* **PROBLEM DETAILS**: Every entry, start to finish, should be printed verbatim without pictures.

* **EXERCISE DATA**:
>>

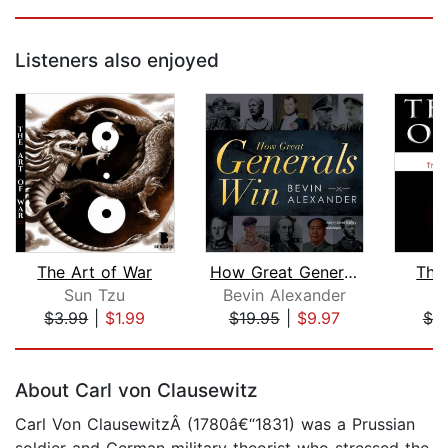
Listeners also enjoyed
The Art of War
How Great Generals Win
The
Sun Tzu
Bevin Alexander
$3.99
|
$1.99
$19.95
|
$9.97
$7.
Page 1 of 5
About Carl von Clausewitz
Carl Von ClausewitzÂ (1780â€“1831) was a Prussian
soldier and German military theorist who stressed the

<<

* **TASK RESPONSE**:
Listeners also enjoyed
The Art of War
How Great Generals Win
The
Sun Tzu
Bevin Alexander
$3.99
|
$1.99
$19.95
|
$9.97
$7.
Page 1 of 5
About Carl von Clausewitz
Carl Von ClausewitzÂ (1780â€“1831) was a Prussian
soldier and German military theorist who stressed the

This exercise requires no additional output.